## WHAT TO WORK ON
Leaving out each picture, transcribe the lines of the listing below exactly from the first through the line that contains "m Ort vorhanden.".

-=-=-

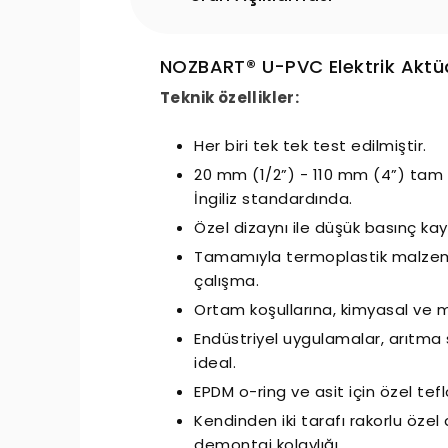
NOZBART® U-PVC Elektrik Aktüat
Teknik özellikler:
Her biri tek tek test edilmiştir.
20 mm (1/2”) - 110 mm (4”) tam 
İngiliz standardında.
Özel dizaynı ile düşük basınç kay
Tamamıyla termoplastik malzem
çalışma.
Ortam koşullarına, kimyasal ve 
Endüstriyel uygulamalar, arıtma 
ideal.
EPDM o-ring ve asit için özel tef
Kendinden iki tarafı rakorlu özel
demontaj kolaylığı.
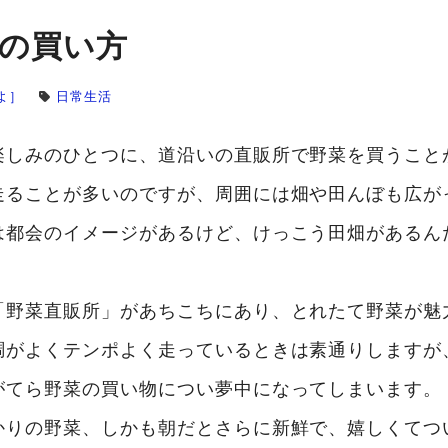
の買い方
よ］
日常生活
楽しみのひとつに、道沿いの直販所で野菜を買うこと
走ることが多いのですが、周囲には畑や田んぼも広が
は都会のイメージがあるけど、けっこう田畑があるん
「野菜直販所」があちこちにあり、とれたて野菜が魅
調がよくテンポよく走っているときは素通りしますが
がてら野菜の買い物につい夢中になってしまいます。
かりの野菜、しかも朝だとさらに新鮮で、嬉しくてつ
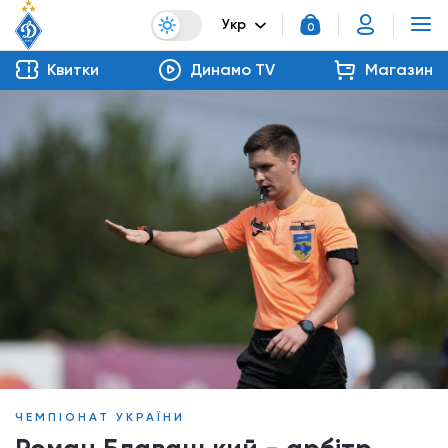
Укр
0
Квитки
Динамо TV
Магазин
ЧЕМПІОНАТ УКРАЇНИ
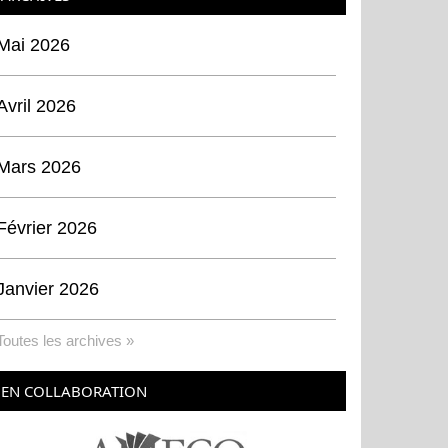
Mai 2026
Avril 2026
Mars 2026
Février 2026
Janvier 2026
Toutes les archives »
EN COLLABORATION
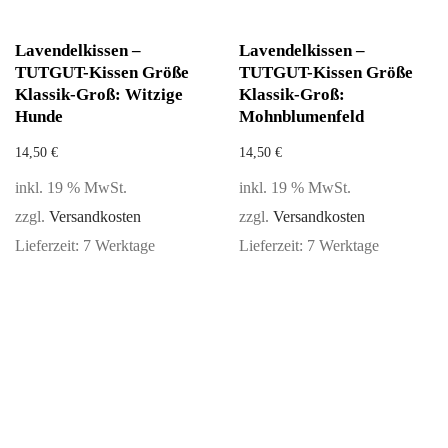
Lavendelkissen –
Lavendelkissen –
TUTGUT-Kissen Größe
TUTGUT-Kissen Größe
Klassik-Groß: Witzige
Klassik-Groß:
Hunde
Mohnblumenfeld
14,50
€
14,50
€
inkl. 19 % MwSt.
inkl. 19 % MwSt.
zzgl.
Versandkosten
zzgl.
Versandkosten
Lieferzeit:
7 Werktage
Lieferzeit:
7 Werktage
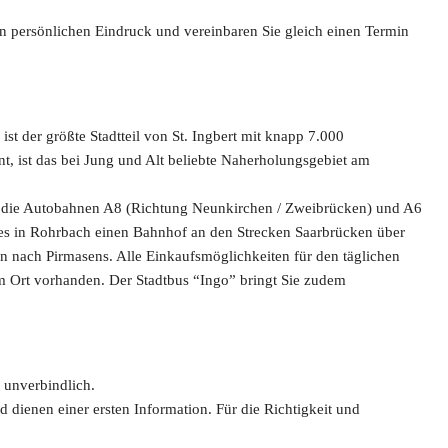
en persönlichen Eindruck und vereinbaren Sie gleich einen Termin
ist der größte Stadtteil von St. Ingbert mit knapp 7.000
t, ist das bei Jung und Alt beliebte Naherholungsgebiet am
n die Autobahnen A8 (Richtung Neunkirchen / Zweibrücken) und A6
es in Rohrbach einen Bahnhof an den Strecken Saarbrücken über
nach Pirmasens. Alle Einkaufsmöglichkeiten für den täglichen
m Ort vorhanden. Der Stadtbus “Ingo” bringt Sie zudem
 unverbindlich.
ienen einer ersten Information. Für die Richtigkeit und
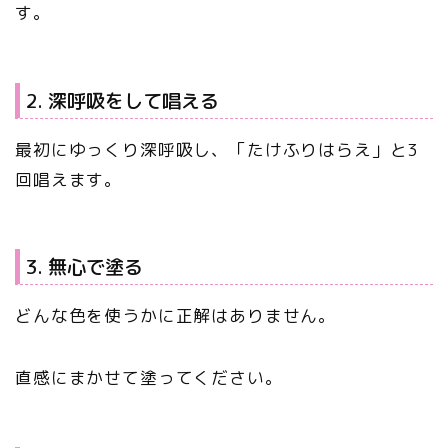
す。
2. 深呼吸をして唱える
最初にゆっくり深呼吸し、「たけふりはらえ」と3
回唱えます。
3. 無心で塗る
どんな色を使うかに正解はありません。
直感にまかせて塗ってください。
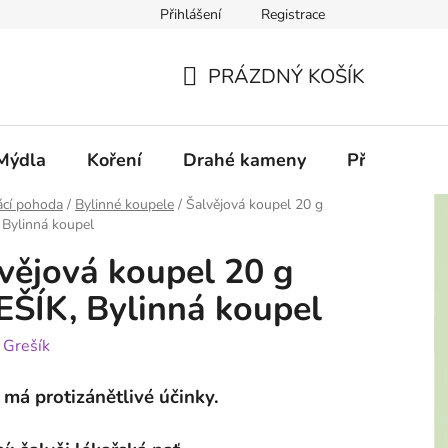
Přihlášení
Registrace
PRÁZDNÝ KOŠÍK
NÁKUPNÍ
KOŠÍK
Mýdla
Koření
Drahé kameny
Příslušenstv
cí pohoda
/
Bylinné koupele
/
Šalvějová koupel 20 g
Bylinná koupel
vějová koupel 20 g
ŠÍK, Bylinná koupel
:
Grešík
 má protizánětlivé účinky.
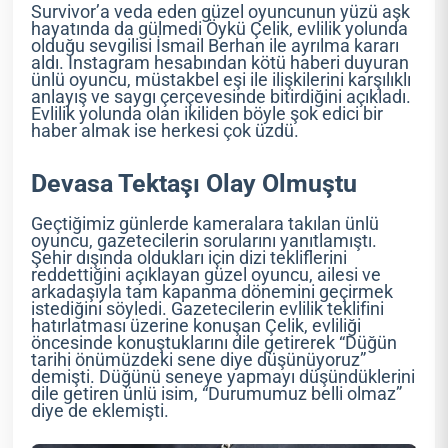
Survivor’a veda eden güzel oyuncunun yüzü aşk
hayatında da gülmedi Öykü Çelik, evlilik yolunda
olduğu sevgilisi İsmail Berhan ile ayrılma kararı
aldı. Instagram hesabından kötü haberi duyuran
ünlü oyuncu, müstakbel eşi ile ilişkilerini karşılıklı
anlayış ve saygı çerçevesinde bitirdiğini açıkladı.
Evlilik yolunda olan ikiliden böyle şok edici bir
haber almak ise herkesi çok üzdü.
Devasa Tektaşı Olay Olmuştu
Geçtiğimiz günlerde kameralara takılan ünlü
oyuncu, gazetecilerin sorularını yanıtlamıştı.
Şehir dışında oldukları için dizi tekliflerini
reddettiğini açıklayan güzel oyuncu, ailesi ve
arkadaşıyla tam kapanma dönemini geçirmek
istediğini söyledi. Gazetecilerin evlilik teklifini
hatırlatması üzerine konuşan Çelik, evliliği
öncesinde konuştuklarını dile getirerek “Düğün
tarihi önümüzdeki sene diye düşünüyoruz”
demişti. Düğünü seneye yapmayı düşündüklerini
dile getiren ünlü isim, “Durumumuz belli olmaz”
diye de eklemişti.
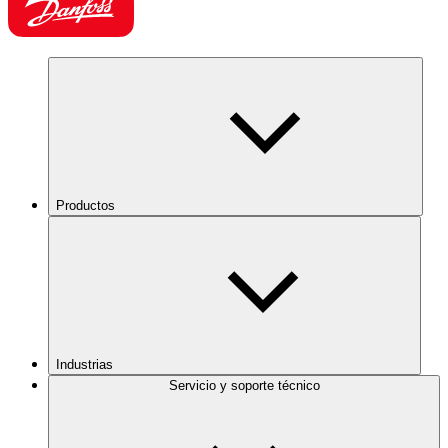
Productos
Industrias
Servicio y soporte técnico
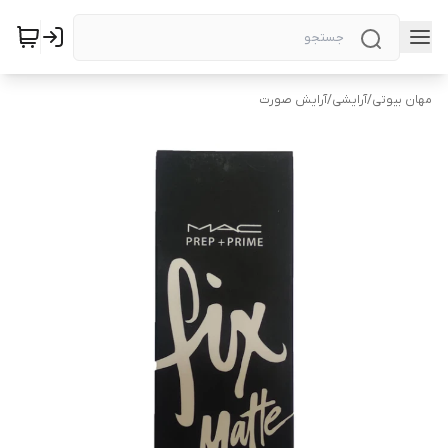
مهان بیوتی
/
آرایشی
/
آرایش صورت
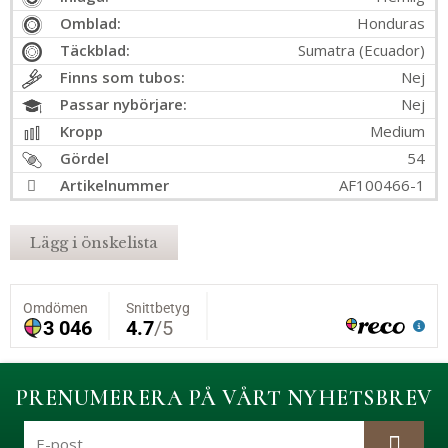
Omblad:
Honduras
Täckblad:
Sumatra (Ecuador)
Finns som tubos:
Nej
Passar nybörjare:
Nej
Kropp
Medium
Gördel
54
Artikelnummer
AF100466-1
Lägg i önskelista
PRENUMERERA PÅ VÅRT NYHETSBREV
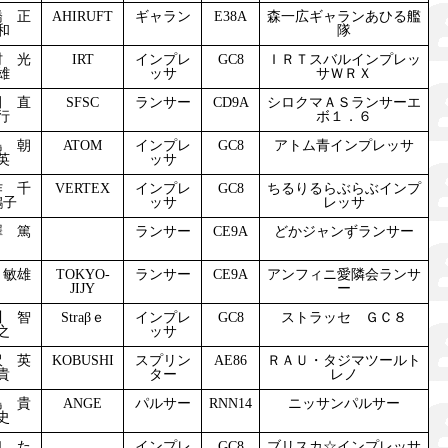
橋 正
AHIRUFT
ギャラン
E38A
森一広ギャランあひる艦
和
隊
村 光
IRT
インプレ
GC8
ＩＲＴスバルインプレッ
雄
ッサ
サＷＲＸ
田 直
SFSC
ランサー
CD9A
シロクマＡＳランサーエ
行
ボ１．６
島 朝
ATOM
インプレ
GC8
アトム青インプレッサ
英
ッサ
作 千
VERTEX
インプレ
GC8
ちるりるらぶらぶインプ
鶴子
ッサ
レッサ
澤 篤
ランサー
CE9A
どかジャンずランサー
 敏雄
TOKYO-
ランサー
CE9A
アンフィニ愛隣会ランサ
JIJY
ー
川 智
Straβｅ
インプレ
GC8
ストラッセ ＧＣ８
之
ッサ
沢 英
KOBUSHI
スプリン
AE86
ＲＡＵ・タジマツールト
貴
ター
レノ
島 貴
ANGE
パルサー
RNN14
ニッサンパルサー
史
口 た
インプレ
GC8
ブリスカ☆インプレッサ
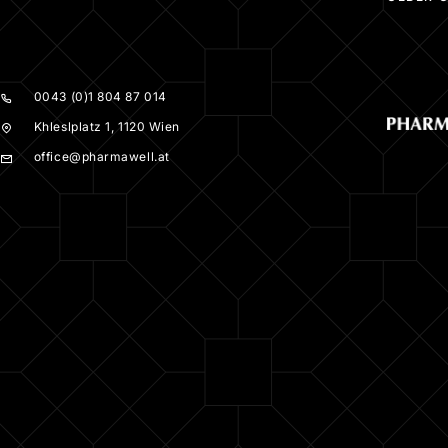
0043 (0)1 804 87 014
Khleslplatz 1, 1120 Wien
office@pharmawell.at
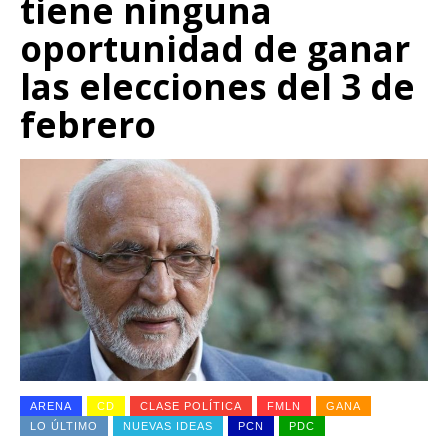
tiene ninguna
oportunidad de ganar
las elecciones del 3 de
febrero
ARENA
CD
CLASE POLÍTICA
FMLN
GANA
LO ÚLTIMO
NUEVAS IDEAS
PCN
PDC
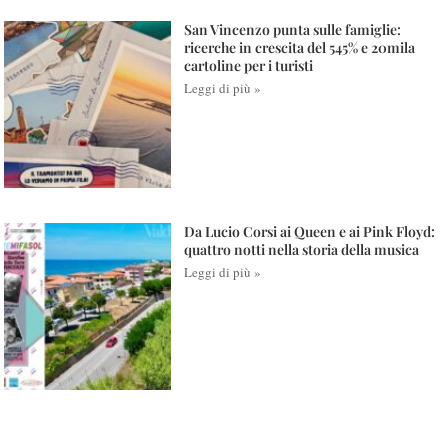
San Vincenzo punta sulle famiglie:
ricerche in crescita del 545% e 20mila
cartoline per i turisti
Leggi di più »
Da Lucio Corsi ai Queen e ai Pink Floyd:
quattro notti nella storia della musica
Leggi di più »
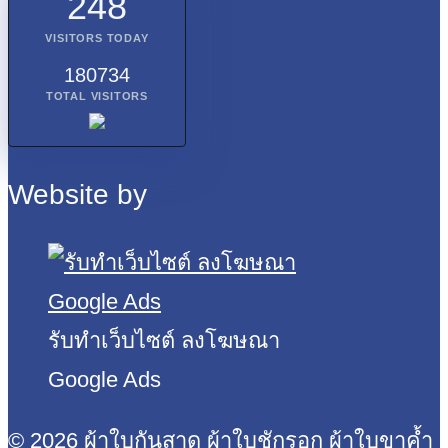
248
VISITORS TODAY
180734
TOTAL VISITORS
Website by
รับทำเว็บไซต์ ลงโฆษณา
Google Ads
© 2026 ผ้าใบกันสาด ผ้าใบชักรอก ผ้าใบขาค้ำ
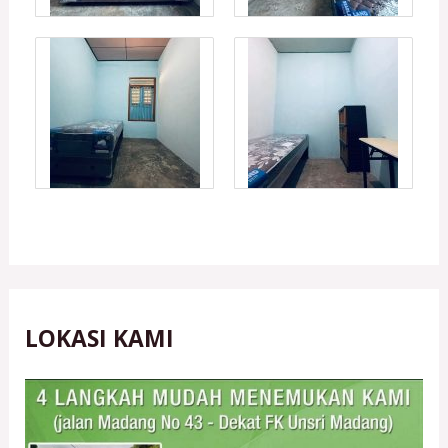
LOKASI KAMI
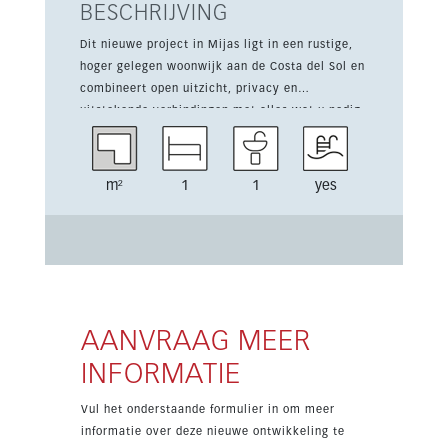
BESCHRIJVING
Dit nieuwe project in Mijas ligt in een rustige,
hoger gelegen woonwijk aan de Costa del Sol en
combineert open uitzicht, privacy en
uitstekende verbindingen met alles wat u nodig
heeft. De ligging is dicht bij de kust, golfbanen,
jachthavens, voorzieningen en winkelcentra en
biedt de juiste balans tussen natuur en gemak.
m²
1
1
yes
Alle woningen zijn ontworpen om het hele jaar
door te genieten van uitzonderlijk veel
natuurlijk licht, met een vloeiende verbinding
tussen binnen en buiten. De omgeving zorgt voor
rust en een sterk gevoel van welzijn, waardoor
dit een aantrekkelijke plek is voor kwalitatief
mediterraan wonen.
AANVRAAG MEER
INFORMATIE
Vul het onderstaande formulier in om meer
informatie over deze nieuwe ontwikkeling te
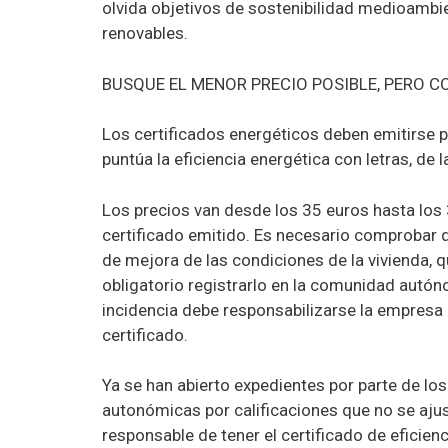
olvida objetivos de sostenibilidad medioambi
renovables.
BUSQUE EL MENOR PRECIO POSIBLE, PERO 
Los certificados energéticos deben emitirse po
puntúa la eficiencia energética con letras, de l
Los precios van desde los 35 euros hasta los 
certificado emitido. Es necesario comprobar qu
de mejora de las condiciones de la vivienda, 
obligatorio registrarlo en la comunidad autóno
incidencia debe responsabilizarse la empresa 
certificado.
Ya se han abierto expedientes por parte de l
autonómicas por calificaciones que no se ajust
responsable de tener el certificado de eficienci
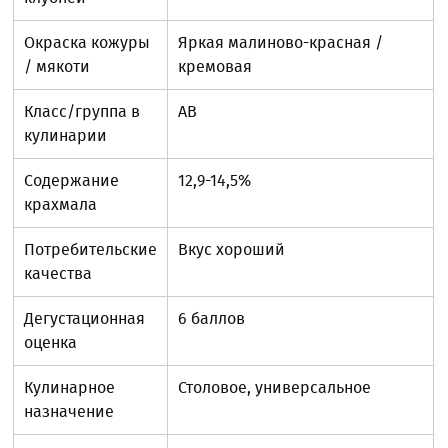
Окраска кожуры
Яркая малиново-красная /
/ мякоти
кремовая
Класс/группа в
АB
кулинарии
Содержание
12,9-14,5%
крахмала
Потребительские
Вкус хороший
качества
Дегустационная
6 баллов
оценка
Кулинарное
Столовое, универсальное
назначение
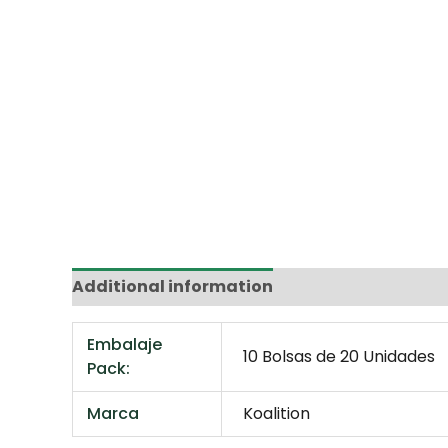
Additional information
Marca
Reviews 
Embalaje
10 Bolsas de 20 Unidades
Pack:
Marca
Koalition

-=-=-

## TASK RESPONSE
NOZBART® U-PVC Elektrik Aktüat
Teknik özellikler:
Her biri tek tek test edilmiştir.
20 mm (1/2”) - 110 mm (4”) tam 
İngiliz standardında.
Özel dizaynı ile düşük basınç kay
Tamamıyla termoplastik malzem
çalışma.
Ortam koşullarına, kimyasal ve 
Endüstriyel uygulamalar, arıtma 
ideal.
EPDM o-ring ve asit için özel tef
Kendinden iki tarafı rakorlu özel
demontaj kolaylığı.
の買い方
よ］
日常生活
楽しみのひとつに、道沿いの直販所で野菜を買うこと
走ることが多いのですが、周囲には畑や田んぼも広が
は都会のイメージがあるけど、けっこう田畑があるん
「野菜直販所」があちこちにあり、とれたて野菜が魅
調がよくテンポよく走っているときは素通りしますが
がてら野菜の買い物につい夢中になってしまいます。
かりの野菜、しかも朝だとさらに新鮮で、嬉しくてつ
Укр
0
Квитки
Динамо TV
Магазин
ЧЕМПІОНАТ УКРАЇНИ
Mai 2026
Avril 2026
Mars 2026
Février 2026
Janvier 2026
Toutes les archives »
EN COLLABORATION
Lavendelkissen –
Lavendelkissen –
TUTGUT-Kissen Größe
TUTGUT-Kissen Größe
Klassik-Groß: Witzige
Klassik-Groß:
Hunde
Mohnblumenfeld
14,50
€
14,50
€
inkl. 19 % MwSt.
inkl. 19 % MwSt.
zzgl.
Versandkosten
zzgl.
Versandkosten
Lieferzeit:
7 Werktage
Lieferzeit:
7 Werktage
en persönlichen Eindruck und vereinbaren Sie gleich einen Termin
ist der größte Stadtteil von St. Ingbert mit knapp 7.000
t, ist das bei Jung und Alt beliebte Naherholungsgebiet am
n die Autobahnen A8 (Richtung Neunkirchen / Zweibrücken) und A6
es in Rohrbach einen Bahnhof an den Strecken Saarbrücken über
nach Pirmasens. Alle Einkaufsmöglichkeiten für den täglichen
m Ort vorhanden. Der Stadtbus “Ingo” bringt Sie zudem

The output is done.